The catch here is that you don't put ENTER in a loop but then the instruction is not designed to be used in a loop so the reference to speed in this context is irrelevant. Outside of that the only gain of constructing a stack frame in an unreliable manner is that you may have the fastest MessageBoxA on the planet by saving a few picoseconds. LEAVE was always fast enough.

markallyn

aw27,

QuoteThere is no obligation to use ENTER with LEAVE. ENTER is considered a slow instruction and is not very popular these days.

I was aware of this.  But, nevertheless, for whatever reason ml64 has been ignoring this in some of the code I write and uses ENTER 80,0.  If ml64 consistently avoided this usage, I would understand why, but it doesn't.  In all of the cases you created ENTER never appears, but I can show you more that one instance in my stuff where it does.  In fact, if you look at the link that Hutch sent in connection with recursion, you will see that his code has ENTER in it too.

I'm still plowing through your 3 cases of code.  I have another question I will reserve for a follow-on post regarding stack aligning. 
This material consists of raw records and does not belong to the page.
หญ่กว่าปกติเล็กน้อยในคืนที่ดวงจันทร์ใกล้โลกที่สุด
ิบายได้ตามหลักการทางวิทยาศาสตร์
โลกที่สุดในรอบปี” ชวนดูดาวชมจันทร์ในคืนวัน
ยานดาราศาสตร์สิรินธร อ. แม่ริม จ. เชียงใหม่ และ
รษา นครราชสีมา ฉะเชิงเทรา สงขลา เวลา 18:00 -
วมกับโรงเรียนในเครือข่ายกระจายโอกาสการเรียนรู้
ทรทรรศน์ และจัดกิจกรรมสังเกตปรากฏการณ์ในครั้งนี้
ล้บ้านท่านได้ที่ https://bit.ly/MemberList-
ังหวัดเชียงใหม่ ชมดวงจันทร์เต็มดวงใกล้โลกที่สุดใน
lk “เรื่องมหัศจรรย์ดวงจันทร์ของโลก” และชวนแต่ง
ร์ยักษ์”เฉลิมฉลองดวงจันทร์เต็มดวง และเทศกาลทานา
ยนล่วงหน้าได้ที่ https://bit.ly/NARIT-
Thanks for your assistance.  It is warmly welcomed.

Mark

hutch--

Mark,

Have a look at the 64 bit MACRO file to see how the stackframe is constructed. Search for "UseStackFrame" to find it. There are 3 arguments you can pass to the STACKFRAME argument, the third being alignment which must be a power or 2. I have done a number of extras to handle a stack aligned for AVX ad AVX2 locals. You can adjust the 3 arguments if you want to reduce the stack overhead with nested procedure calls, the recursion test piece can be used to test this. In most instances trimming the stack overhead does not matter as it is pre-allocated memory but if you are writing recursive code that has a very large count of recursion depth, you can trim it down carefully or increase the linker settings or both. You will know if you have trimmed off too much as the app will not start OR it will stop once the stack memory is exhausted.

aw27

There is no great damage in using ENTER, but no advantage either.  :biggrin:
ENTER was though for languages that use nested procedures, like Pascal and Delphi. However, they don't use it.  :biggrin:

markallyn

Good evening Hutch, aw27:

Thanks.  I'll check out the macro.  By the way, I'm perfectly content to use ENTER just about always (except for recursions--which I don't write in any case), I just don't understand what circumstances cause ml to generate it, and when it does, why it picks the size of stack frame that it picks.  It seems to default to 80h--why this value is a mystery.  For a bit I thought that ml would do ENTERs whenever there were LOCALs defined.  But, testing this with one or two of aw27's small programs indicates that this isn't the case.  It stays with the conventional push rbp;  mov rbp, rsp.

Mark

hutch--

Mark,

The values associated with the stackframe are those in the macro I have referred you to. The default values are aimed at safety but they are also modifiable which allows you to change alignment and tweak the arguments pointed at the stackframe macro to optimise the memory usage if you are running recursion to any large depth.

markallyn

Good morning/evening Hutch:

Ah, mystery solved!  I know there will be at least one more question from me winging its way more or less in your direction, but this is for my small brain a major breakthrough.

Mark

markallyn

Good afternoon, evening Hutch,

I'm looking at the usestackframe macro.  I'll try invoking it, but I'm unclear what the "flag" parameter is about.  I can't see it in any of the comments.

Mark

markallyn

Hello Hutch,

Actually, if you could direct me to an example invocation of UseStackFrame it would be most helpful.  I tried a number of times to get the parameters right but haven't yet figured out how.  I googled on UseStackFrame and found two references to it, but no code, just discussion.

Thanks,
Mark

hutch--

 :biggrin:

Mark,

Look in the "macros64" directory for the file "macros64.inc" and you will find the source of all the macros I wrote for 64 bit MASM. There you will find the macro "UseStackFrame" and its matching "EndStackFrame" and the two macros are designed to be called by a number of wrapper macros.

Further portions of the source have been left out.